[Data extracted from a collection]
..........
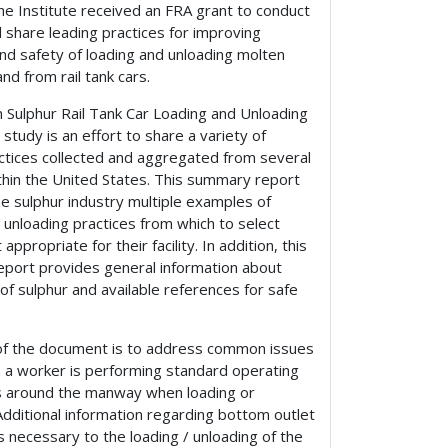
he Institute received an FRA grant to conduct
 share leading practices for improving
and safety of loading and unloading molten
and from rail tank cars.
 Sulphur Rail Tank Car Loading and Unloading
study is an effort to share a variety of
actices collected and aggregated from several
within the United States. This summary report
e sulphur industry multiple examples of
 unloading practices from which to select
ppropriate for their facility. In addition, this
port provides general information about
of sulphur and available references for safe
of the document is to address common issues
 a worker is performing standard operating
 around the manway when loading or
Additional information regarding bottom outlet
is necessary to the loading / unloading of the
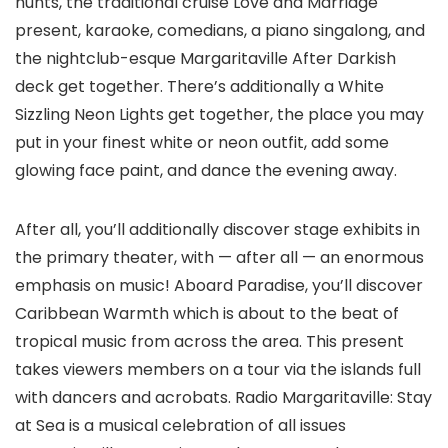
hunts, the traditional cruise Love and Marriage
present, karaoke, comedians, a piano singalong, and
the nightclub-esque Margaritaville After Darkish
deck get together. There’s additionally a White
Sizzling Neon Lights get together, the place you may
put in your finest white or neon outfit, add some
glowing face paint, and dance the evening away.
After all, you’ll additionally discover stage exhibits in
the primary theater, with — after all — an enormous
emphasis on music! Aboard Paradise, you’ll discover
Caribbean Warmth which is about to the beat of
tropical music from across the area. This present
takes viewers members on a tour via the islands full
with dancers and acrobats. Radio Margaritaville: Stay
at Sea is a musical celebration of all issues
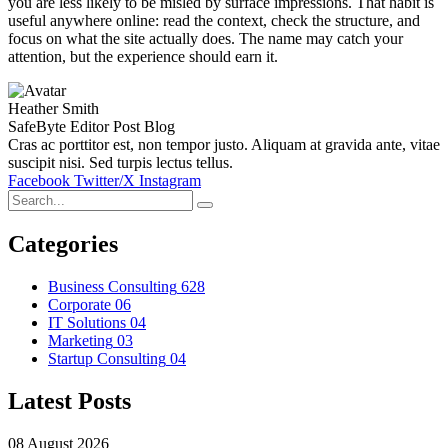
you are less likely to be misled by surface impressions. That habit is
useful anywhere online: read the context, check the structure, and
focus on what the site actually does. The name may catch your
attention, but the experience should earn it.
Heather Smith
SafeByte Editor Post Blog
Cras ac porttitor est, non tempor justo. Aliquam at gravida ante, vitae
suscipit nisi. Sed turpis lectus tellus.
Facebook
Twitter/X
Instagram
Categories
Business Consulting
628
Corporate
06
IT Solutions
04
Marketing
03
Startup Consulting
04
Latest Posts
08 August 2026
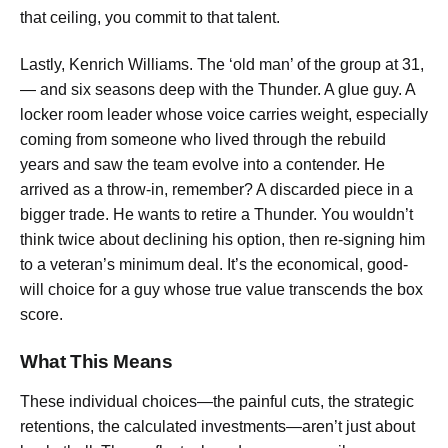
that ceiling, you commit to that talent.
Lastly, Kenrich Williams. The ‘old man’ of the group at 31,
— and six seasons deep with the Thunder. A glue guy. A
locker room leader whose voice carries weight, especially
coming from someone who lived through the rebuild
years and saw the team evolve into a contender. He
arrived as a throw-in, remember? A discarded piece in a
bigger trade. He wants to retire a Thunder. You wouldn’t
think twice about declining his option, then re-signing him
to a veteran’s minimum deal. It’s the economical, good-
will choice for a guy whose true value transcends the box
score.
What This Means
These individual choices—the painful cuts, the strategic
retentions, the calculated investments—aren’t just about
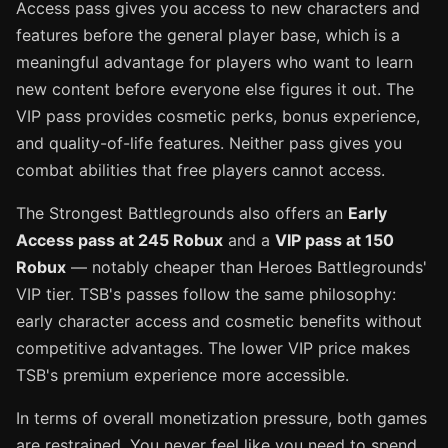
Access pass gives you access to new characters and
features before the general player base, which is a
meaningful advantage for players who want to learn
new content before everyone else figures it out. The
VIP pass provides cosmetic perks, bonus experience,
and quality-of-life features. Neither pass gives you
combat abilities that free players cannot access.
The Strongest Battlegrounds also offers an
Early
Access pass at 245 Robux
and a
VIP pass at 150
Robux
— notably cheaper than Heroes Battlegrounds'
VIP tier. TSB's passes follow the same philosophy:
early character access and cosmetic benefits without
competitive advantages. The lower VIP price makes
TSB's premium experience more accessible.
In terms of overall monetization pressure, both games
are restrained. You never feel like you need to spend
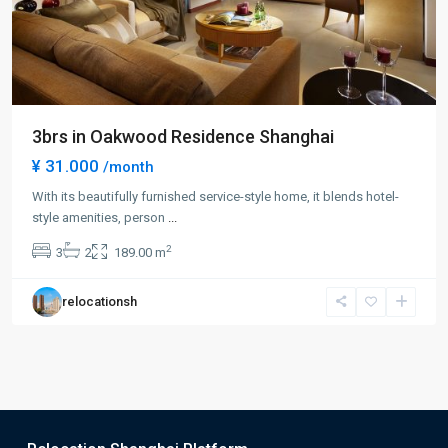
3brs in Oakwood Residence Shanghai
¥ 31.000
/month
With its beautifully furnished service-style home, it blends hotel-
style amenities, person
...
2
3
2
189.00 m
relocationsh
..........
* **Problem**
Reproduce exactly, and only, the part of the entries above that runs from the line with "VIP tier. TSB's" to the last line, both included. Pictures stay out.

* **Answer box**
VIP tier. TSB's passes follow the same philosophy:
early character access and cosmetic benefits without
competitive advantages. The lower VIP price makes
TSB's premium experience more accessible.
In terms of overall monetization pressure, both games
are restrained. You never feel like you need to spend
3brs in Oakwood Residence Shanghai
¥ 31.000
/month
With its beautifully furnished service-style home, it blends hotel-
style amenities, person
...
2
3
2
189.00 m
relocationsh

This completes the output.